U.S. brokerage firms could be facing a substantial drop in equities commission trading revenue this year, predicts the latest research from Greenwich Associates.

From 2008 to 2009, the amount of commissions paid by U.S. institutions to their brokers for domestic stock trading grew by 12% to US$13.7 billion, according to new research from Greenwich Associates. However, it also reports that sell-side firms are projecting a 23% decline in overall U.S. equities commission revenue and a 32% drop in hedge fund commission payments this year.

The firm explains that last year’s surge in commission revenue was driven in part by forced selling in reaction to the market turmoil, and the process of hedge fund deleveraging; trends that are now largely over.

“While the rebound in U.S. stock prices in the second quarter is likely to mitigate the resulting decline in commission payments, any significant reduction will be a challenge for brokers that are counting on client-driven capital markets businesses for revenues following the collapse of mortgage and sub-prime businesses,” said Greenwich Associates consultant Jay Bennett.

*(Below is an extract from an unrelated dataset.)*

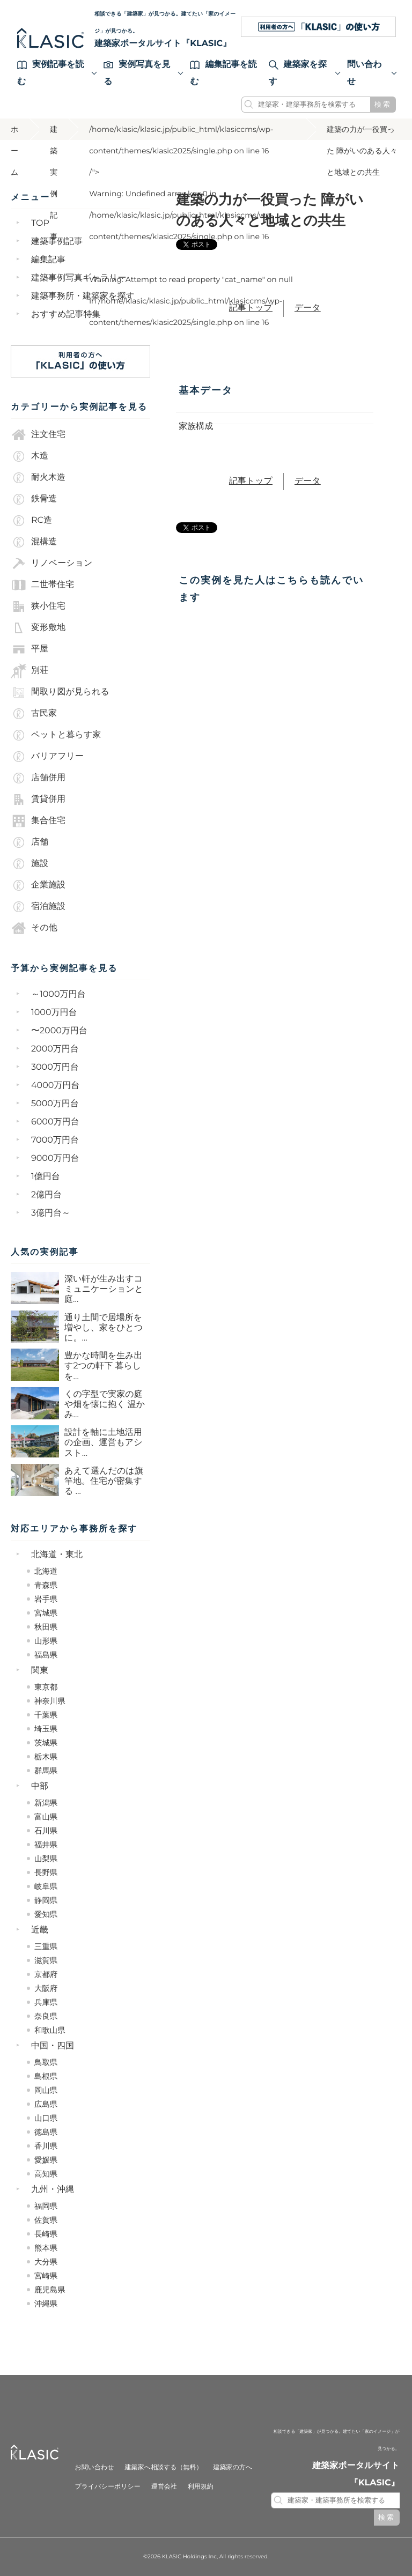  What do you see at coordinates (45, 1756) in the screenshot?
I see `栃木県` at bounding box center [45, 1756].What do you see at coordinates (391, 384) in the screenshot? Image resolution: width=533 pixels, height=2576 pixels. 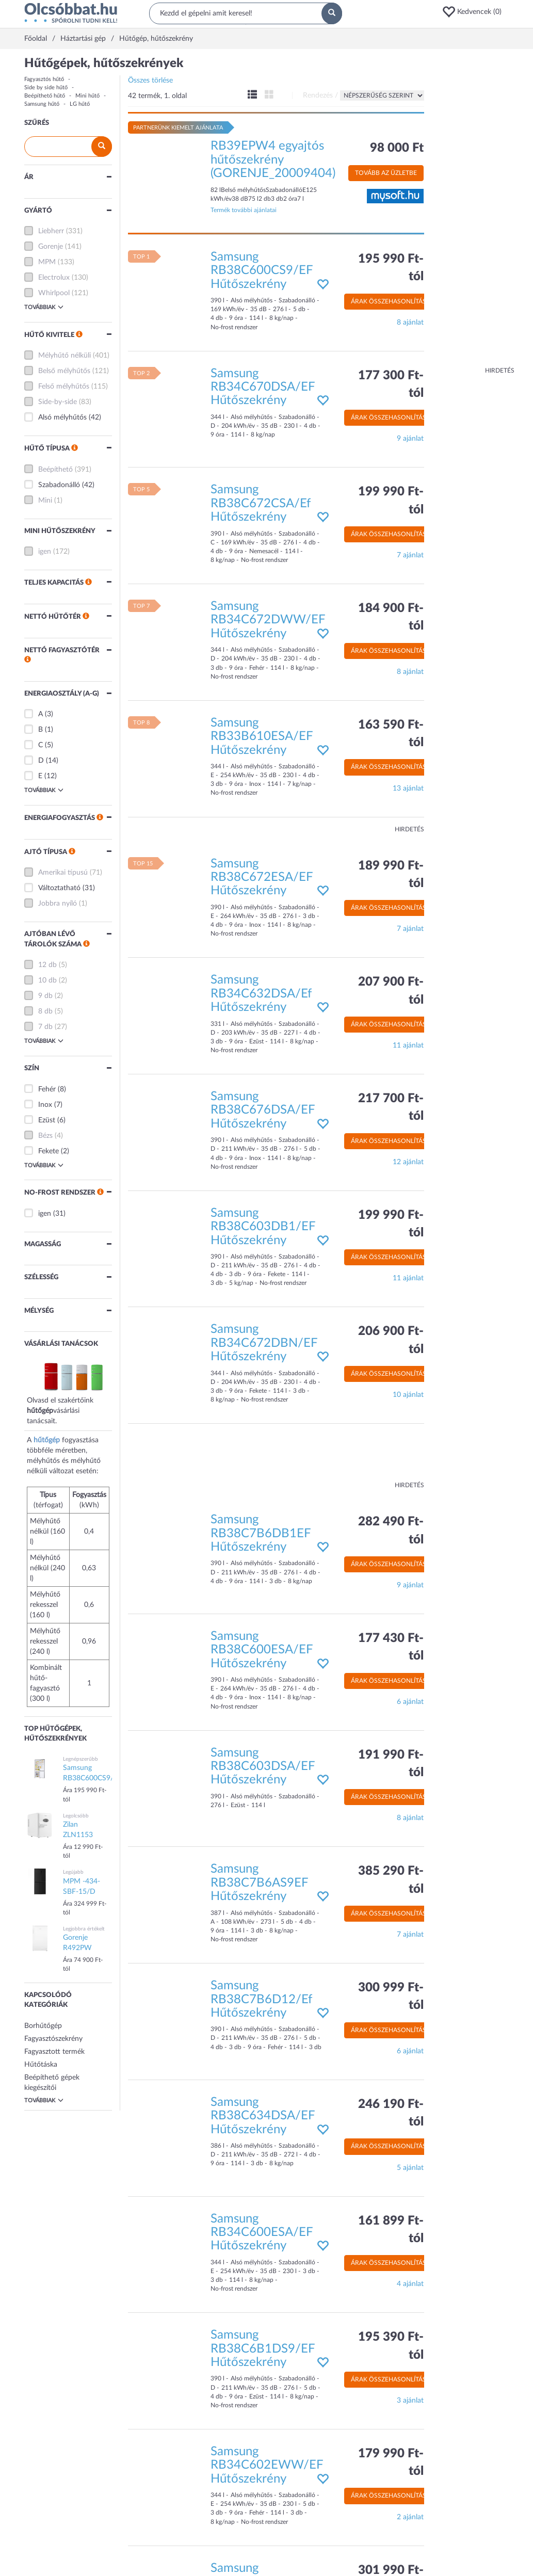 I see `177 300 Ft-tól` at bounding box center [391, 384].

Greenwich Associates suggests that the decline in commission revenue could lead to cutbacks in sell-side equities sales coverage and research/advisory services.

“These reductions would come at a difficult time for U.S. institutions, which are still coming to terms with huge declines in portfolio asset values and in many cases are looking to outsource aspects of their investment and trading functions to the sell-side as part of their own ongoing cost-cutting efforts,” it says.

One way that institutions have cut their trading costs is by switching to electronic trading. Last year, the share of volume directed to electronic platforms increased to 36% from 32%, Greenwich Associatets reports. As a result of this shift, average commission rates declined to US2.9¢ a share in 2009 from US3.2¢ in 2008.

Also, when they do use high-touch trades, institutions are increasing the amount of commission that is used to compensate brokers for research and advisory services, and directing fewer commission dollars to pay for sales and trade execution, it notes. As a result, they are also increasing the workload on their internal trading desks, Greenwich Associates says.

“Institutions are being quite aggressive in their cost-cutting efforts, but they must be careful that they do not go too far,” said Greenwich Associates consultant John Colon. “Shifting trading volumes to electronic platforms can reduce trading costs, but it also increases the work-flow pressure on the institution’s trading desk. The shift also reduces the amount of commissions that the institution has available to obtain support from the sell-side in the form of sales coverage and research/advisory services. Taking this step while also reducing headcount on buy-side trading desks could prove problematic.”